We have highlighted the best-performing leveraged equity ETFs that led the market in the second quarter. Direxion Daily Uranium Industry Bull 2X Shares (URAA - Free Report) jumped 140%, followed by gains of 87% for MicroSectors FANG+ 3 Leveraged ETNs (FNGU - Free Report) , 84% for ProShares Ultra Semiconductors (USD - Free Report) , 74% for Direxion Daily Crypto Industry Bull 2X Shares (LMBO - Free Report) and 69% for Direxion Daily Aerospace & Defense Bull 3X Shares (DFEN - Free Report) . 

These funds seek to register big gains in a short span and will continue their strong trend, at least in the near term, provided the sentiments remain bullish. Leveraged ETFs provide multiple exposures (2X or 3X) to the daily performance of the underlying index. These funds employ various investment strategies, such as swaps, futures contracts and other derivative instruments, to accomplish their objectives.

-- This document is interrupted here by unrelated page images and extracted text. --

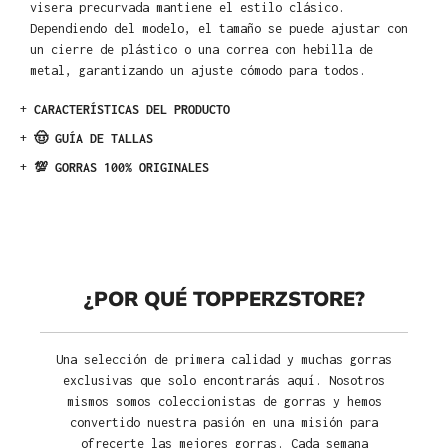
visera precurvada mantiene el estilo clásico.
Dependiendo del modelo, el tamaño se puede ajustar con
un cierre de plástico o una correa con hebilla de
metal, garantizando un ajuste cómodo para todos.
+
CARACTERÍSTICAS DEL PRODUCTO
+
🤠 GUÍA DE TALLAS
+
💯 GORRAS 100% ORIGINALES
¿POR QUÉ TOPPERZSTORE?
Una selección de primera calidad y muchas gorras
exclusivas que solo encontrarás aquí. Nosotros
mismos somos coleccionistas de gorras y hemos
convertido nuestra pasión en una misión para
ofrecerte las mejores gorras. Cada semana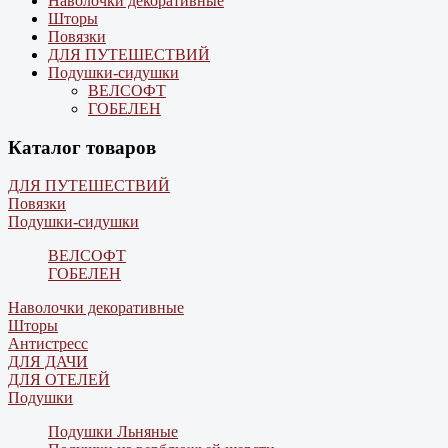
Наволочки декоративные
Шторы
Повязки
ДЛЯ ПУТЕШЕСТВИЙ
Подушки-сидушки
ВЕЛСОФТ
ГОБЕЛЕН
Каталог товаров
ДЛЯ ПУТЕШЕСТВИЙ
Повязки
Подушки-сидушки
ВЕЛСОФТ
ГОБЕЛЕН
Наволочки декоративные
Шторы
Антистресс
ДЛЯ ДАЧИ
ДЛЯ ОТЕЛЕЙ
Подушки
Подушки Льняные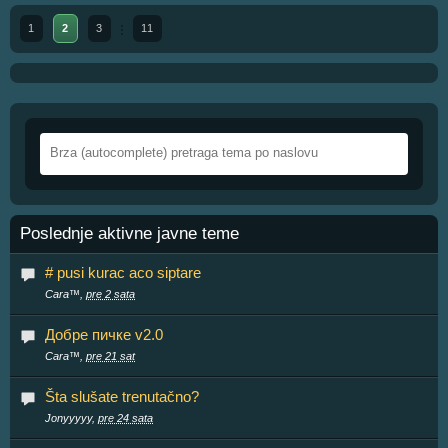
1
2
3
11
Poslednje aktivne javne teme
# pusi kurac aco siptare
Cara™,
pre 2 sata
Добре пичке v2.0
Cara™,
pre 21 sat
Šta slušate trenutačno?
Jonyyyyy,
pre 24 sata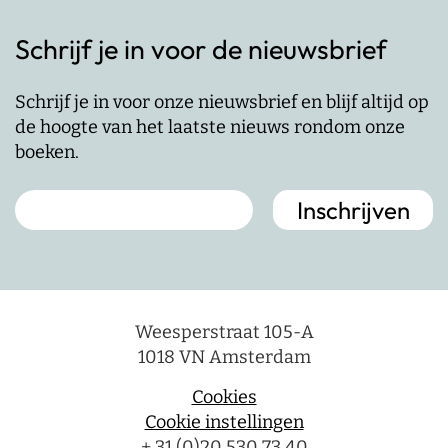
Schrijf je in voor de nieuwsbrief
Schrijf je in voor onze nieuwsbrief en blijf altijd op
de hoogte van het laatste nieuws rondom onze
boeken.
Weesperstraat 105-A
1018 VN Amsterdam
Cookies
Cookie instellingen
+ 31 (0)20 530 73 40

Here's a closer look at the key drivers that fueled the rally:

AI-Led Tech Surge

Artificial intelligence remained the dominant theme throughout the second quarter. Heavyweights like NVIDIA (NVDA), Microsoft (MSFT) and Alphabet (AAPL) continued to post strong earnings, driven by soaring demand for AI chips, cloud computing and enterprise integration of generative AI tools. The broader tech sector, especially semiconductors, surged as optimism around productivity gains and capital investment in AI infrastructure intensified (read: 5 Stocks Driving Nasdaq 100 ETF Higher in 2025).

Easing Trade Tensions

After months of market unease triggered by escalating tariffs and global trade frictions, signs of de-escalation provided a major boost. President Trump's temporary suspension of proposed tariffs in late April alleviated investor fears over supply chain disruptions and import cost inflation. This shift not only stabilized multinational stocks but also reignited confidence in industrial and consumer sectors.

Benign Economic Data

Economic indicators released throughout the quarter painted a picture of steady, albeit moderated, growth. Inflation showed signs of cooling, with core PCE and CPI readings edging lower. Consumer spending remained resilient, supported by a strong labor market and rising real wages. Meanwhile, GDP growth for Q1 was revised upward, further supporting the soft-landing narrative.

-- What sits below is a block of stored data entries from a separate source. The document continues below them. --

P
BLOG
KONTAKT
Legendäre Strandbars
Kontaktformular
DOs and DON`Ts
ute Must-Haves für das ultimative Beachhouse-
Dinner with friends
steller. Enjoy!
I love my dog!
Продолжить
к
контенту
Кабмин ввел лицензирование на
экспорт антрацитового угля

Federal Reserve’s Dovish Tilt

Federal Reserve Chair Jerome Powell signaled a more accommodative stance during his June meeting, hinting that interest rate cuts could arrive later in the year. The central bank’s shift from a hawkish to dovish tone reassured investors that monetary policy would support the recovery.

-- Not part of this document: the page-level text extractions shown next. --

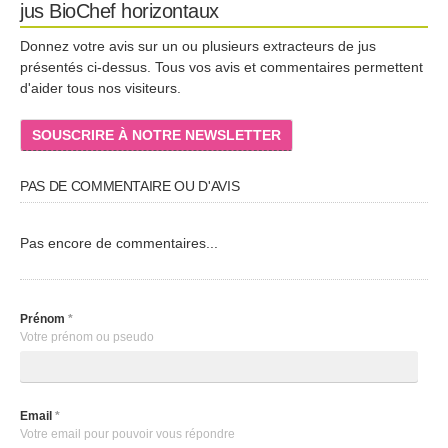
jus BioChef horizontaux
Donnez votre avis sur un ou plusieurs extracteurs de jus
présentés ci-dessus. Tous vos avis et commentaires permettent
d'aider tous nos visiteurs.
SOUSCRIRE À NOTRE NEWSLETTER
PAS DE COMMENTAIRE OU D'AVIS
Pas encore de commentaires...
Prénom
*
Votre prénom ou pseudo
Email
*
Votre email pour pouvoir vous répondre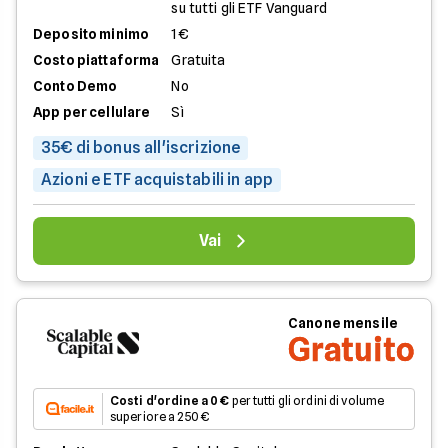
su tutti gli ETF Vanguard
Deposito minimo
1€
Costo piattaforma
Gratuita
Conto Demo
No
App per cellulare
Sì
35€ di bonus all'iscrizione
Azioni e ETF acquistabili in app
Vai
Canone mensile
Gratuito
Costi d'ordine a 0 €
per tutti gli ordini di volume
superiore a 250 €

Resumption of LNG Exports and Energy Stability

A rebound in U.S. liquefied natural gas (LNG) exports following spring maintenance at key terminals helped stabilize energy markets. This development, combined with stable oil prices and stronger demand from Europe and Asia, benefited energy stocks and reduced fears of an energy shock that could put pressure on global growth (read: Here's Why Energy ETFs Outperformed Last Week: Will the Rally Last?).

Investor Sentiment and Momentum Buying

After a rocky Q1, investor sentiment turned decisively positive in May and June. Record inflows into ETFs and mutual funds, particularly in large-cap and tech-focused instruments, helped sustain the rally. Momentum buying, short covering, and the fear of missing out among institutional investors further accelerated the upward movement in stock prices.

Bottom Line

As a caveat, investors should note that the leveraged products are extremely volatile and suitable only for short-term traders. Additionally, the daily rebalancing, when combined with leverage, may make these products deviate significantly from the expected long-term performance figures (see: all the Leveraged Equity ETFs here).

Yet, for ETF investors who are bullish on these sectors in the near term, any of the above-mentioned products can be an interesting choice. A near-term long could be intriguing for those with high risk tolerance and a belief that the trend is a friend in this corner of the investing world.